Sara Willis Parton: The Negotiating Diva
One of the toughest things about working for myself is negotiating money. I hear that there are writers who enjoy this and think it’s a fun and jolly challenge, but it’s always been tricky for me. A discussion about an assignment will be going swimmingly; everything sounds all well and good, and then the money question comes up. “How much do you charge?” the client or editor will say. My response? “Uh, well . . .” Gulp. Geez, why is this so difficult? This is my business!
I heard a speaker at a writer’s conference say that when asked your price, your answer should always make you gasp a little bit. Believing you are worth a certain amount in your head, and then saying that aloud, are two different things.
That’s why I’m so amazed when I look at someone like Sara Willis Parton, who wrote under the pseudonym Fanny Fern. Parton was writing in the mid 19th century, at a time when women were certainly making money from their writing, but it was still widely believed that their place was in the home, not out there in the public marketplace, negotiating with editors and publishers like—dare we say?—men.
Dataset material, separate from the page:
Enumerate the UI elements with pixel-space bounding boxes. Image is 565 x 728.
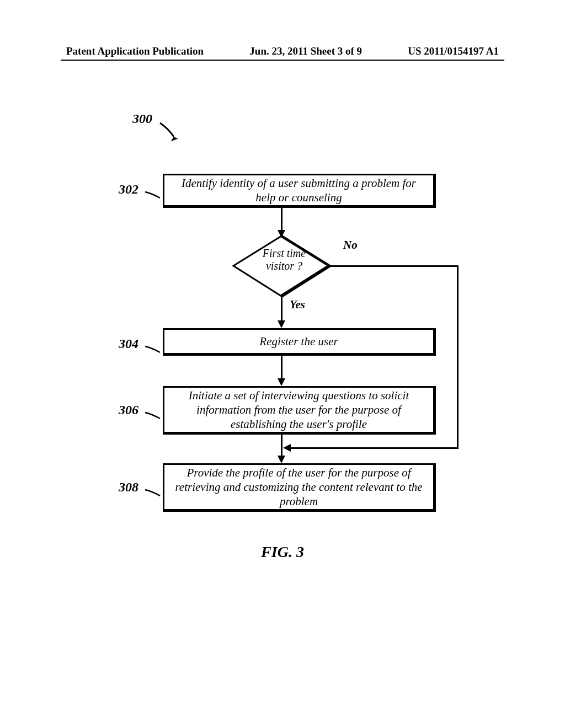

But that’s exactly what Parton did. In her 1854 book Ruth Hall (a fictionalized autobiography, and a book I highly recommend), she writes about her encounters with egomaniacal editors who underestimate her and undervalue her work. She also chronicles how Ruth—who is really Parton herself—negotiates her way to a more lucrative deal with a tough-talking book publisher. Parton was a popular newspaper columnist; when she sold a compilation of her articles in book form, the publisher offered her $800 for her copyright. That was a pretty big chunk of change in the 1850s. Not only that, but at the time, Parton was a poor single mother (her husband had died), who was desperately trying to feed her two children.
In Ruth Hall, she writes: “$800 copyright money? It was a temptation, but supposing her book should prove a hit? And bring double, triple, fourfold that sum, to go into her publisher’s pockets instead of hers?” Parton knew how the game worked. She took a giant leap of faith, and instead of accepting the sure-thing paycheck, she negotiated for a percentage of the royalties. This turned out to be the right move. Her book sold extremely well and she made way more than the $800 that was once so tantalizing.
Parton bet on herself, even when every message out there told her she wasn’t worth it. She bucked it all and negotiated for what she deserved. I try to keep that amazing example of chutzpah that was way ahead of its time in the back of my mind when the scary money talk starts.
So tell me your stories of when you’ve negotiated your way to something better—I’d love to hear them!